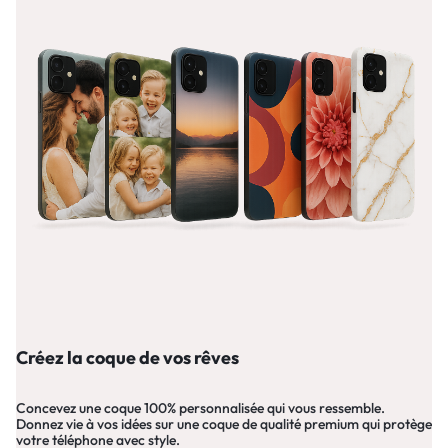
Créez la coque de vos rêves
Concevez une coque 100% personnalisée qui vous ressemble.
Donnez vie à vos idées sur une coque de qualité premium qui protège
votre téléphone avec style.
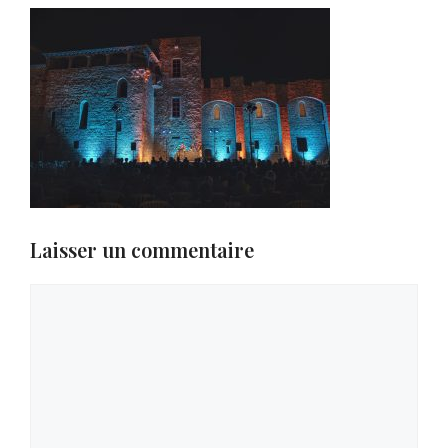
Laisser un commentaire
Commentaire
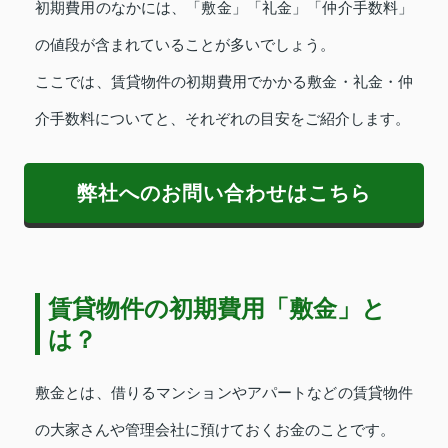
初期費用のなかには、「敷金」「礼金」「仲介手数料」
の値段が含まれていることが多いでしょう。
ここでは、賃貸物件の初期費用でかかる敷金・礼金・仲
介手数料についてと、それぞれの目安をご紹介します。
弊社へのお問い合わせはこちら
賃貸物件の初期費用「敷金」と
は？
敷金とは、借りるマンションやアパートなどの賃貸物件
の大家さんや管理会社に預けておくお金のことです。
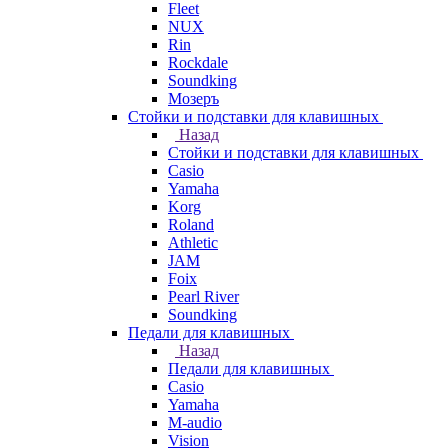
Fleet
NUX
Rin
Rockdale
Soundking
Мозеръ
Стойки и подставки для клавишных
Назад
Стойки и подставки для клавишных
Casio
Yamaha
Korg
Roland
Athletic
JAM
Foix
Pearl River
Soundking
Педали для клавишных
Назад
Педали для клавишных
Casio
Yamaha
M-audio
Vision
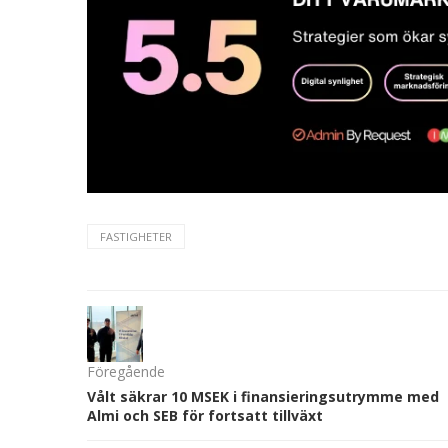
FASTIGHETER
Föregående
Vålt säkrar 10 MSEK i finansieringsutrymme med
Almi och SEB för fortsatt tillväxt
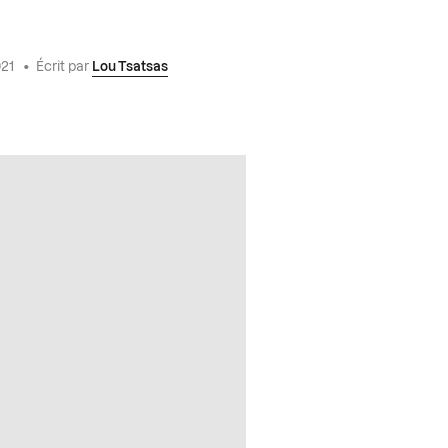
021
•
Écrit par
Lou Tsatsas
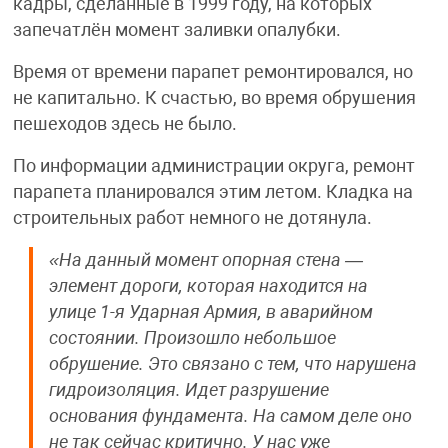
кадры, сделанные в 1999 году, на которых
запечатлён момент заливки опалубки.
Время от времени парапет ремонтировался, но
не капитально. К счастью, во время обрушения
пешеходов здесь не было.
По информации администрации округа, ремонт
парапета планировался этим летом. Кладка на
строительных работ немного не дотянула.
«На данный момент опорная стена —
элемент дороги, которая находится на
улице 1-я Ударная Армия, в аварийном
состоянии. Произошло небольшое
обрушение. Это связано с тем, что нарушена
гидроизоляция. Идет разрушение
основания фундамента. На самом деле оно
не так сейчас критично. У нас уже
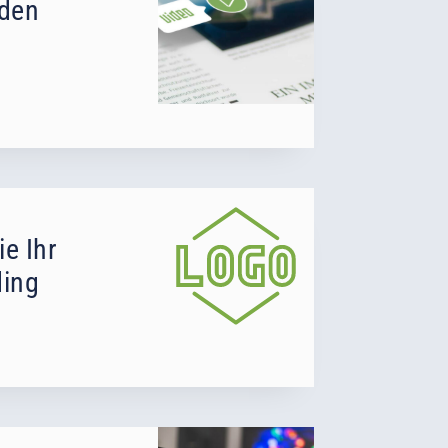
nden
ie Ihr
ding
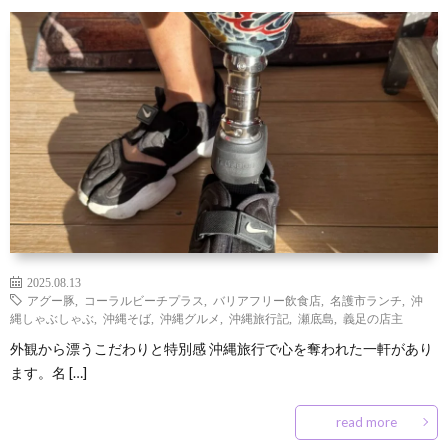
2025.08.13
アグー豚
,
コーラルビーチプラス
,
バリアフリー飲食店
,
名護市ランチ
,
沖
縄しゃぶしゃぶ
,
沖縄そば
,
沖縄グルメ
,
沖縄旅行記
,
瀬底島
,
義足の店主
外観から漂うこだわりと特別感 沖縄旅行で心を奪われた一軒があり
ます。名 […]
read more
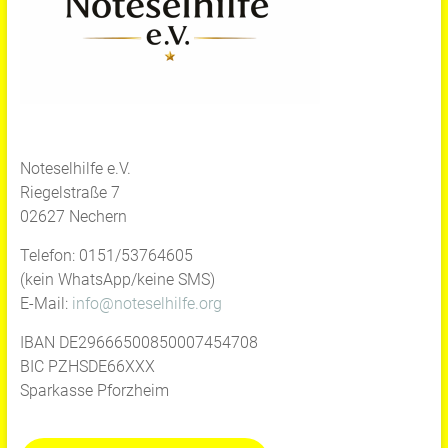
Noteselhilfe e.V.
Riegelstraße 7
02627 Nechern
Telefon: 0151/53764605
(kein WhatsApp/keine SMS)
E-Mail:
info@noteselhilfe.org
IBAN DE29666500850007454708
BIC PZHSDE66XXX
Sparkasse Pforzheim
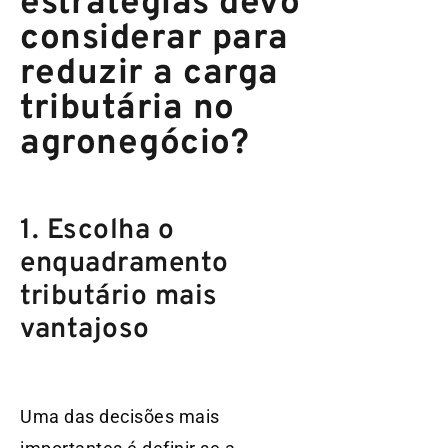
estratégias devo
considerar para
reduzir a carga
tributária no
agronegócio?
1. Escolha o
enquadramento
tributário mais
vantajoso
Uma das decisões mais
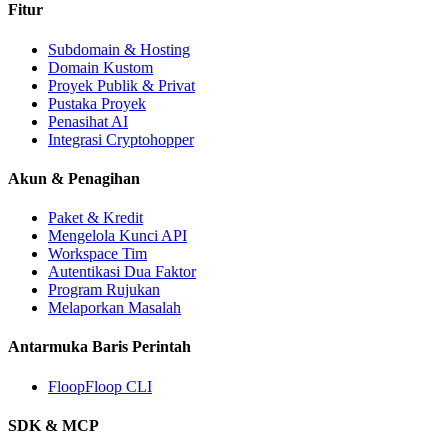
Fitur
Subdomain & Hosting
Domain Kustom
Proyek Publik & Privat
Pustaka Proyek
Penasihat AI
Integrasi Cryptohopper
Akun & Penagihan
Paket & Kredit
Mengelola Kunci API
Workspace Tim
Autentikasi Dua Faktor
Program Rujukan
Melaporkan Masalah
Antarmuka Baris Perintah
FloopFloop CLI
SDK & MCP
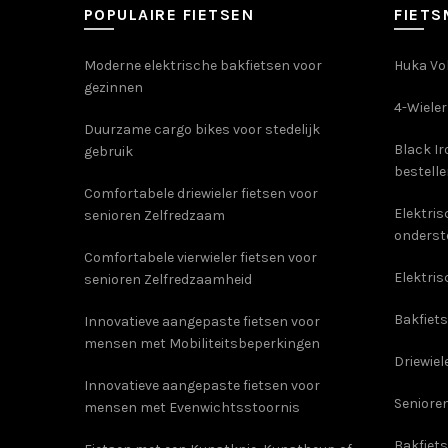
de
POPULAIRE FIETSEN
FIET
productpagina
Moderne elektrische bakfietsen voor
Huka Vol
gezinnen
4-Wieler
Duurzame cargo bikes voor stedelijk
Black Ir
gebruik
bestell
Comfortabele driewieler fietsen voor
Elektri
senioren Zelfredzaam
onderst
Comfortabele vierwieler fietsen voor
Elektris
senioren Zelfredzaamheid
Bakfiets
Innovatieve aangepaste fietsen voor
mensen met Mobiliteitsbeperkingen
Driewiel
Innovatieve aangepaste fietsen voor
Senioren
mensen met Evenwichtsstoornis
Bakfiet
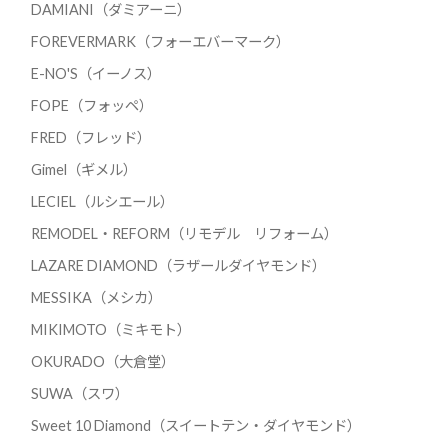
DAMIANI（ダミアーニ）
FOREVERMARK（フォーエバーマーク）
E-NO'S（イーノス）
FOPE（フォッペ）
FRED（フレッド）
Gimel（ギメル）
LECIEL（ルシエール）
REMODEL・REFORM（リモデル リフォーム）
LAZARE DIAMOND（ラザールダイヤモンド）
MESSIKA（メシカ）
MIKIMOTO（ミキモト）
OKURADO（大倉堂）
SUWA（スワ）
Sweet 10 Diamond（スイートテン・ダイヤモンド）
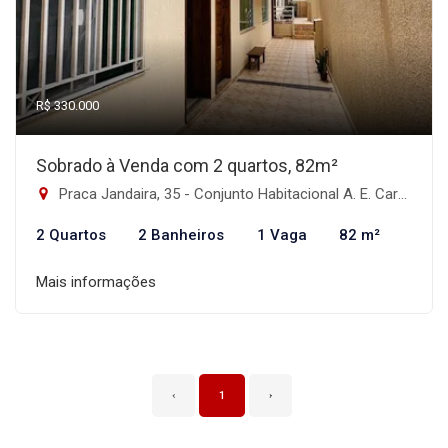
R$ 330.000
Sobrado à Venda com 2 quartos, 82m²
Praca Jandaira, 35 - Conjunto Habitacional A. E. Carvalho, São Paulo-SP
2 Quartos
2 Banheiros
1 Vaga
82 m²
Mais informações
‹
1
›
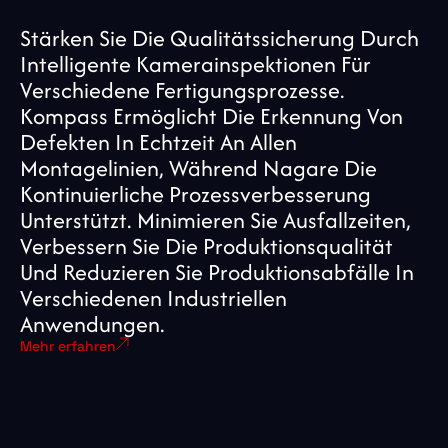
Stärken Sie Die Qualitätssicherung Durch
Intelligente Kamerainspektionen Für
Verschiedene Fertigungsprozesse.
Kompass Ermöglicht Die Erkennung Von
Defekten In Echtzeit An Allen
Montagelinien, Während Nagare Die
Kontinuierliche Prozessverbesserung
Unterstützt. Minimieren Sie Ausfallzeiten,
Verbessern Sie Die Produktionsqualität
Und Reduzieren Sie Produktionsabfälle In
Verschiedenen Industriellen
Anwendungen.
Mehr erfahren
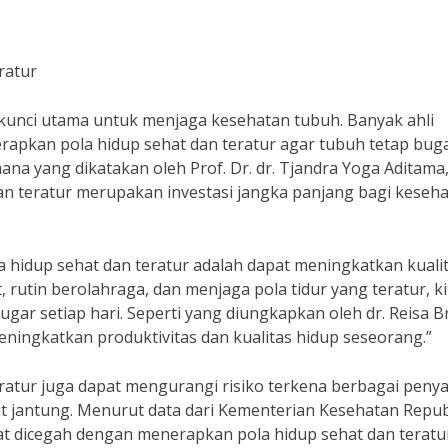
ratur
kunci utama untuk menjaga kesehatan tubuh. Banyak ahli
pkan pola hidup sehat dan teratur agar tubuh tetap bug
ana yang dikatakan oleh Prof. Dr. dr. Tjandra Yoga Aditama
an teratur merupakan investasi jangka panjang bagi keseh
 hidup sehat dan teratur adalah dapat meningkatkan kuali
rutin berolahraga, dan menjaga pola tidur yang teratur, ki
gar setiap hari. Seperti yang diungkapkan oleh dr. Reisa B
eningkatkan produktivitas dan kualitas hidup seseorang.”
eratur juga dapat mengurangi risiko terkena berbagai penya
kit jantung. Menurut data dari Kementerian Kesehatan Repub
at dicegah dengan menerapkan pola hidup sehat dan teratu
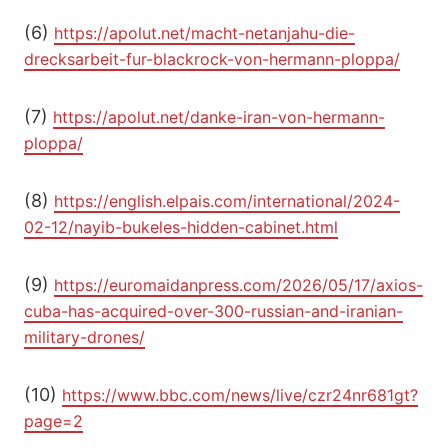
(6)
https://apolut.net/macht-netanjahu-die-
drecksarbeit-fur-blackrock-von-hermann-ploppa/
(7)
https://apolut.net/danke-iran-von-hermann-
ploppa/
(8)
https://english.elpais.com/international/2024-
02-12/nayib-bukeles-hidden-cabinet.html
(9)
https://euromaidanpress.com/2026/05/17/axios-
cuba-has-acquired-over-300-russian-and-iranian-
military-drones/
(10)
https://www.bbc.com/news/live/czr24nr681gt?
page=2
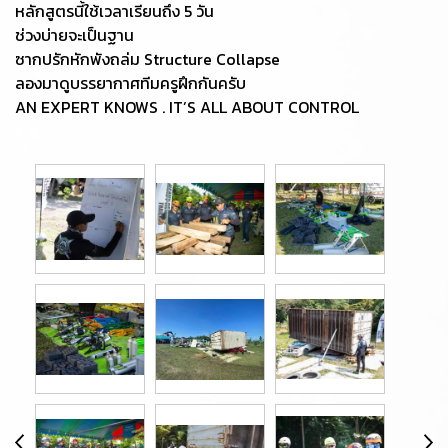
หลักสูตรนี้ใช้เวลาเรียนถึง 5 วัน
ช่วงบ่ายจะเป็นฐาน
ซากปรักหักพังถล่ม Structure Collapse
ลองมาดูบรรยากาศทีมครูฝึกกันครับ
AN EXPERT KNOWS . IT’S ALL ABOUT CONTROL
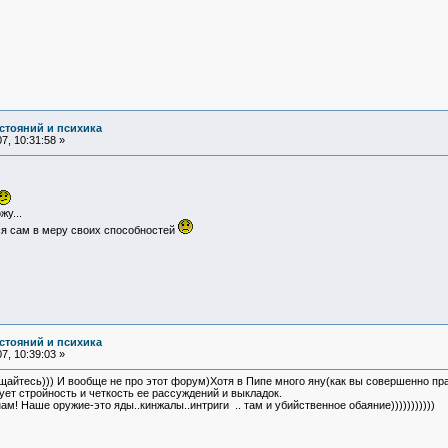
стояний и психика
7, 10:31:58 »
у...
я сам в меру своих способностей
стояний и психика
7, 10:39:03 »
ьщайтесь))) И вообще не про этот форум)Хотя в Пипе много яну(как вы совершенно пра
ет стройность и четкость ее рассуждений и выкладок.
м! Наше оружие-это яды..кинжалы..интриги .. там и убийственное обаяние)))))))))))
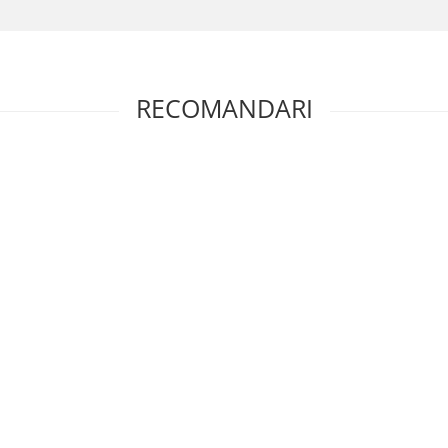
RECOMANDARI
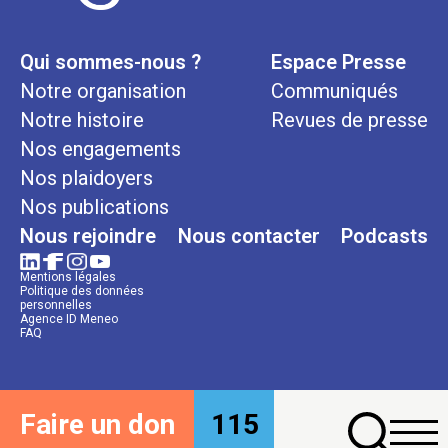
Qui sommes-nous ?
Espace Presse
Notre organisation
Communiqués
Notre histoire
Revues de presse
Nos engagements
Nos plaidoyers
Nos publications
Nous rejoindre
Nous contacter
Podcasts
Mentions légales
Politique des données
personnelles
Agence ID Meneo
FAQ
Faire un don
115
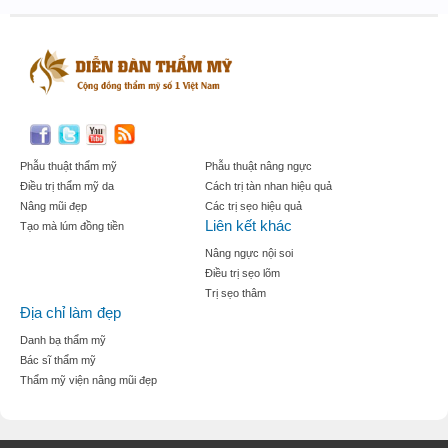
Phẫu thuật thẩm mỹ
Phẫu thuật nâng ngực
Điều trị thẩm mỹ da
Cách trị tàn nhan hiệu quả
Nâng mũi đẹp
Các trị sẹo hiệu quả
Liên kết khác
Tạo mà lúm đồng tiền
Nâng ngực nội soi
Điều trị sẹo lõm
Trị sẹo thâm
Địa chỉ làm đẹp
Danh bạ thẩm mỹ
Bác sĩ thẩm mỹ
Thẩm mỹ viện nâng mũi đẹp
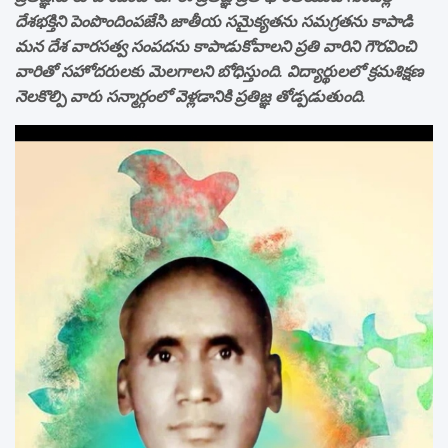
దేశభక్తిని పెంపొందింపజేసి జాతీయ సమైక్యతను సమగ్రతను కాపాడి
మన దేశ వారసత్వ సంపదను కాపాడుకోవాలని ప్రతి వారిని గౌరవించి
వారితో సహోదరులకు మెలగాలని బోధిస్తుంది. విద్యార్థులలో క్రమశిక్షణ
నెలకొల్పి వారు సన్మార్గంలో వెళ్లడానికి ప్రతిజ్ఞ తోడ్పడుతుంది.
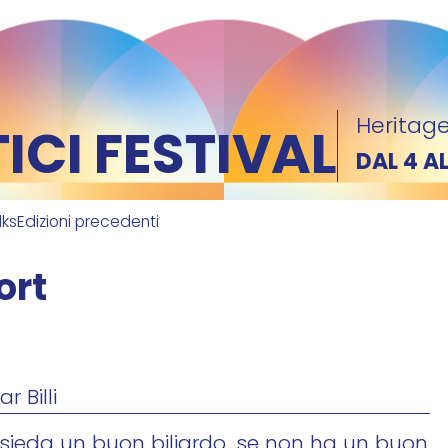
Heritage
CI FESTIVAL
DAL 4 A
lks
Edizioni precedenti
ort
r Billi
ssieda un buon biliardo, se non ha un buon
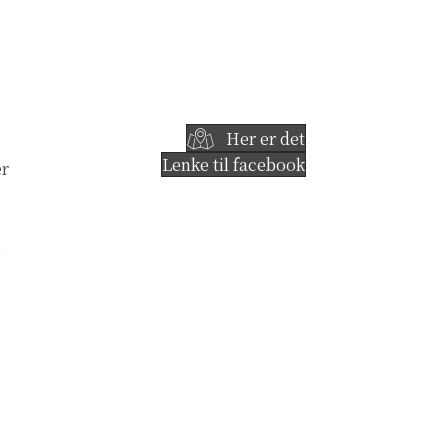
Her er det
Lenke til facebook
er
e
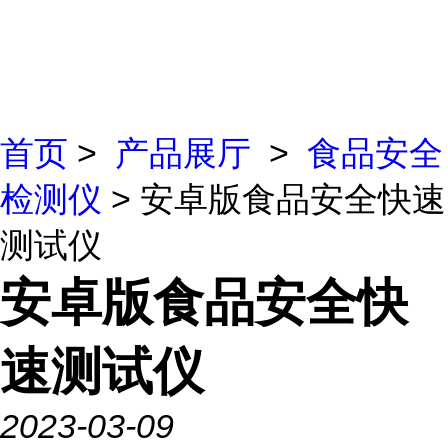
首页
>
产品展厅
>
食品安全
检测仪
> 安卓版食品安全快速
测试仪
安卓版食品安全快
速测试仪
2023-03-09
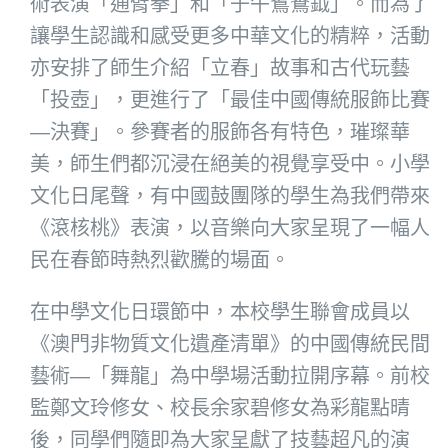
術表演「通臂拳」和「子午鴛鴦鉞」。而為了
讓學生認識和感受更多中華文化的精粹，活動
亦安排了師生介紹「立春」故事和古代玩藝
「投壺」，更進行了「最佳中國傳統服飾比賽
—決賽」。參賽者的服飾各有特色，璀璨華
美，師生們都沉浸在絕美的視覺享受中。小學
文化日尾聲，有中國鼓團隊的學生為我們帶來
《滾核桃》表演，以音樂向大家呈現了一幅人
民在春節時熱烈歡騰的場面。
在中學文化日環節中，本校學生聯會成員以
《澳門非物質文化遺產清單》的中國傳統民間
藝術—「舞龍」為中學場活動拉開序幕。前校
監鄭文玲修女、校長余家碧修女為彩龍點晴
後，同學們隨即為大家呈獻了技藝超凡的演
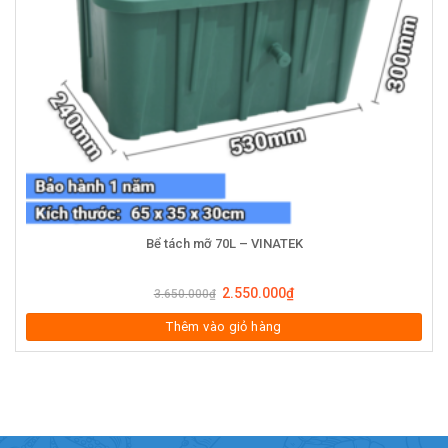
Bể tách mỡ 70L – VINATEK
2.550.000
₫
3.650.000
₫
Thêm vào giỏ hàng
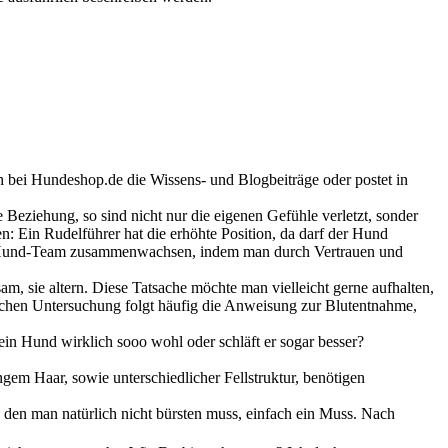
ch bei Hundeshop.de die Wissens- und Blogbeiträge oder postet in
 Beziehung, so sind nicht nur die eigenen Gefühle verletzt, sonder
n: Ein Rudelführer hat die erhöhte Position, da darf der Hund
-Hund-Team zusammenwachsen, indem man durch Vertrauen und
, sie altern. Diese Tatsache möchte man vielleicht gerne aufhalten,
dlichen Untersuchung folgt häufig die Anweisung zur Blutentnahme,
n Hund wirklich sooo wohl oder schläft er sogar besser?
em Haar, sowie unterschiedlicher Fellstruktur, benötigen
 den man natürlich nicht bürsten muss, einfach ein Muss. Nach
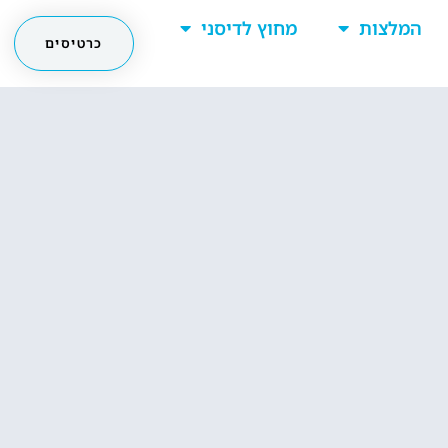
המלצות
מחוץ לדיסני
כרטיסים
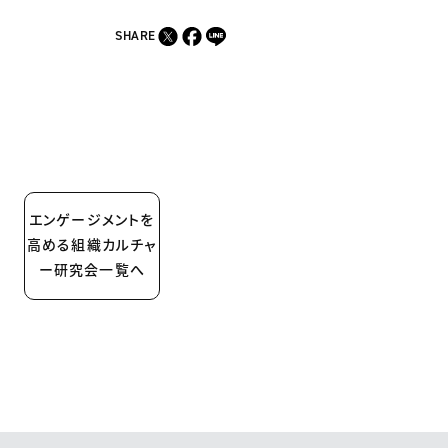
SHARE
エンゲージメントを
高める組織カルチャ
ー研究会一覧へ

---

### Problem to solve
With the pictures omitted, restate word for word the lines above from the line that has "tributário mais" up to and including the line that has "ana yang dikatakan", and no other lines.

### Response below
tributário mais
vantajoso
Uma das decisões mais
Fitur
Subdomain & Hosting
Domain Kustom
Proyek Publik & Privat
Pustaka Proyek
Penasihat AI
Integrasi Cryptohopper
Akun & Penagihan
Paket & Kredit
Mengelola Kunci API
Workspace Tim
Autentikasi Dua Faktor
Program Rujukan
Melaporkan Masalah
Antarmuka Baris Perintah
FloopFloop CLI
SDK & MCP
de
POPULAIRE FIETSEN
FIET
productpagina
Moderne elektrische bakfietsen voor
Huka Vol
gezinnen
4-Wieler
Duurzame cargo bikes voor stedelijk
Black Ir
gebruik
bestell
Comfortabele driewieler fietsen voor
Elektri
senioren Zelfredzaam
onderst
Comfortabele vierwieler fietsen voor
Elektris
senioren Zelfredzaamheid
Bakfiets
Innovatieve aangepaste fietsen voor
mensen met Mobiliteitsbeperkingen
Driewiel
Innovatieve aangepaste fietsen voor
Senioren
mensen met Evenwichtsstoornis
Bakfiet
DAMIANI（ダミアーニ）
FOREVERMARK（フォーエバーマーク）
E-NO'S（イーノス）
FOPE（フォッペ）
FRED（フレッド）
Gimel（ギメル）
LECIEL（ルシエール）
REMODEL・REFORM（リモデル リフォーム）
LAZARE DIAMOND（ラザールダイヤモンド）
MESSIKA（メシカ）
MIKIMOTO（ミキモト）
OKURADO（大倉堂）
SUWA（スワ）
Sweet 10 Diamond（スイートテン・ダイヤモンド）
R$ 330.000
Sobrado à Venda com 2 quartos, 82m²
Praca Jandaira, 35 - Conjunto Habitacional A. E. Carvalho, São Paulo-SP
2 Quartos
2 Banheiros
1 Vaga
82 m²
Mais informações
‹
1
›
Stärken Sie Die Qualitätssicherung Durch
Intelligente Kamerainspektionen Für
Verschiedene Fertigungsprozesse.
Kompass Ermöglicht Die Erkennung Von
Defekten In Echtzeit An Allen
Montagelinien, Während Nagare Die
Kontinuierliche Prozessverbesserung
Unterstützt. Minimieren Sie Ausfallzeiten,
Verbessern Sie Die Produktionsqualität
Und Reduzieren Sie Produktionsabfälle In
Verschiedenen Industriellen
Anwendungen.
Mehr erfahren
ratur
kunci utama untuk menjaga kesehatan tubuh. Banyak ahli
pkan pola hidup sehat dan teratur agar tubuh tetap bug
ana yang dikatakan oleh Prof. Dr. dr. Tjandra Yoga Aditama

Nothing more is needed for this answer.